Using the deepgram.com Speech Recognition API
Deepgram.com speech recognition API support has been added since v2.92. This is a foreign AI service that offers a $200 credit upon registration, which is enough for a while.
- Open the website https://deepgram.com/, register and log in to the console https://console.deepgram.com/
- After logging in, click the big green "Create API Key" in the console.
After clicking, a window like the one below will pop up.
Write a few English letters in the first text box, and then click "" at the bottom. The SK will then be displayed, remember to copy it, as shown below.
- Open Menu -- Speech Recognition Settings -- Deepgram window
API Key: Enter the key copied in the previous step in the API Key field.
Silence Duration: Can be kept at the default 200, i.e. 200ms. If the speech speed of the video to be recognized is fast, it can be reduced to 150 appropriately. If it is slow and there is a lot of silence, it can be increased to 500 or 800.

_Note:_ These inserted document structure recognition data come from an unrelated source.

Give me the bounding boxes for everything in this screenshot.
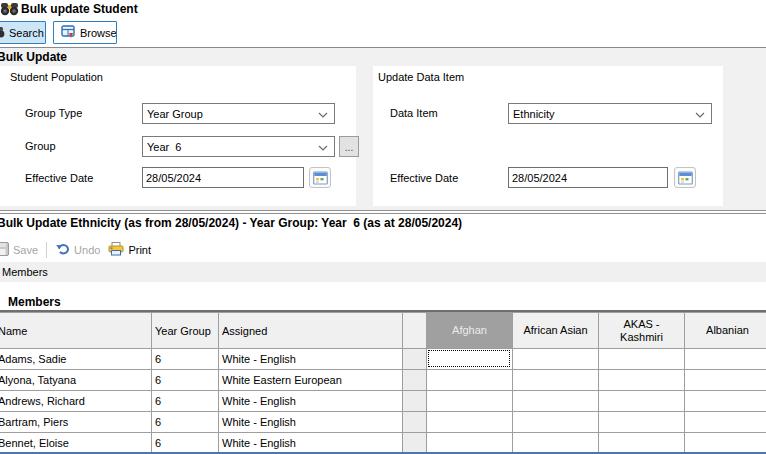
cell-year-group: 6 [152,349,219,370]
group-combobox[interactable]: Year 6 [142,136,335,157]
cell-year-group: 6 [152,391,219,412]
binoculars-icon [0,1,19,20]
ethnicity-cell[interactable] [513,370,599,391]
effective-date-label: Effective Date [25,172,93,184]
print-button[interactable]: Print [108,242,151,258]
bulk-update-window: Bulk update Student Search Browse Bulk U… [0,0,766,454]
search-button[interactable]: Search [0,21,46,44]
chevron-down-icon [318,141,328,153]
undo-button[interactable]: Undo [55,242,100,258]
cell-year-group: 6 [152,433,219,454]
cell-year-group: 6 [152,370,219,391]
ethnicity-cell[interactable] [685,349,766,370]
cell-assigned: White - English [219,433,403,454]
cell-name: Alyona, Tatyana [0,370,152,391]
table-row: Bennet, Eloise6White - English [0,433,766,454]
ethnicity-cell[interactable] [513,412,599,433]
members-tab[interactable]: Members [0,262,766,282]
ethnicity-cell[interactable] [685,433,766,454]
members-table: Name Year Group Assigned Afghan African … [0,312,766,454]
table-row: Bartram, Piers6White - English [0,412,766,433]
column-header-year-group[interactable]: Year Group [152,312,219,349]
members-table-body: Adams, Sadie6White - EnglishAlyona, Taty… [0,349,766,454]
column-header-afghan[interactable]: Afghan [427,312,513,349]
browse-button[interactable]: Browse [53,21,117,44]
ethnicity-cell[interactable] [427,412,513,433]
effective-date-input[interactable] [142,167,304,188]
ethnicity-cell[interactable] [513,433,599,454]
cell-assigned: White - English [219,412,403,433]
table-row: Alyona, Tatyana6White Eastern European [0,370,766,391]
members-table-header: Name Year Group Assigned Afghan African … [0,312,766,349]
ethnicity-cell[interactable] [685,391,766,412]
ethnicity-cell[interactable] [599,412,685,433]
ethnicity-cell[interactable] [685,370,766,391]
spacer-cell [403,370,427,391]
undo-button-label: Undo [74,244,100,256]
cell-name: Adams, Sadie [0,349,152,370]
calendar-icon[interactable] [674,167,696,188]
search-binoculars-icon [0,26,5,40]
spacer-cell [403,433,427,454]
cell-assigned: White - English [219,349,403,370]
ethnicity-cell[interactable] [599,370,685,391]
focused-ethnicity-cell[interactable] [427,349,513,370]
column-header-name[interactable]: Name [0,312,152,349]
student-population-title: Student Population [10,71,103,83]
detail-panel-title: Bulk Update Ethnicity (as from 28/05/202… [0,216,462,230]
undo-icon [55,242,70,258]
cell-name: Bartram, Piers [0,412,152,433]
ethnicity-cell[interactable] [513,391,599,412]
cell-assigned: White - English [219,391,403,412]
group-type-combobox[interactable]: Year Group [142,103,335,124]
cell-year-group: 6 [152,412,219,433]
cell-name: Andrews, Richard [0,391,152,412]
column-header-albanian[interactable]: Albanian [685,312,766,349]
data-item-value: Ethnicity [513,108,555,120]
group-label: Group [25,140,56,152]
cell-name: Bennet, Eloise [0,433,152,454]
spacer-cell [403,349,427,370]
table-row: Andrews, Richard6White - English [0,391,766,412]
update-data-item-title: Update Data Item [378,71,464,83]
print-button-label: Print [128,244,151,256]
group-browse-button[interactable]: ... [339,136,359,157]
column-header-spacer [403,312,427,349]
group-type-label: Group Type [25,107,82,119]
group-type-value: Year Group [147,108,203,120]
print-icon [108,242,124,258]
column-header-assigned[interactable]: Assigned [219,312,403,349]
column-header-akas-kashmiri[interactable]: AKAS - Kashmiri [599,312,685,349]
bulk-update-section-title: Bulk Update [0,50,67,64]
chevron-down-icon [695,108,705,120]
members-section-title: Members [8,295,61,309]
save-button-label: Save [13,244,38,256]
group-value: Year 6 [147,141,181,153]
window-title: Bulk update Student [21,2,138,16]
spacer-cell [403,412,427,433]
ethnicity-cell[interactable] [427,433,513,454]
save-icon [0,242,9,258]
search-button-label: Search [9,27,44,39]
data-item-effective-date-input[interactable] [508,167,668,188]
ethnicity-cell[interactable] [513,349,599,370]
browse-button-label: Browse [80,27,117,39]
ethnicity-cell[interactable] [427,391,513,412]
ethnicity-cell[interactable] [599,391,685,412]
data-item-effective-date-label: Effective Date [390,172,458,184]
data-item-combobox[interactable]: Ethnicity [508,103,712,124]
calendar-icon[interactable] [309,167,331,188]
window-titlebar: Bulk update Student [0,0,766,18]
section-divider [0,210,766,214]
table-row: Adams, Sadie6White - English [0,349,766,370]
ethnicity-cell[interactable] [599,349,685,370]
ethnicity-cell[interactable] [685,412,766,433]
cell-assigned: White Eastern European [219,370,403,391]
ethnicity-cell[interactable] [599,433,685,454]
members-tab-label: Members [2,266,48,278]
save-button[interactable]: Save [0,242,38,258]
column-header-african-asian[interactable]: African Asian [513,312,599,349]
ethnicity-cell[interactable] [427,370,513,391]
spacer-cell [403,391,427,412]
browse-icon [61,25,76,41]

- Note: The Deepgram platform does not support Chinese well. Whether using subtitles directly returned by Deepgram or re-segmenting sentences according to word-level timestamps, punctuation marks are missing, resulting in unsatisfactory subtitle segmentation. To optimize this, the Ali Chinese punctuation recovery model is used to re-segment sentences. Please select "Chinese Re-segmentation" in the software interface.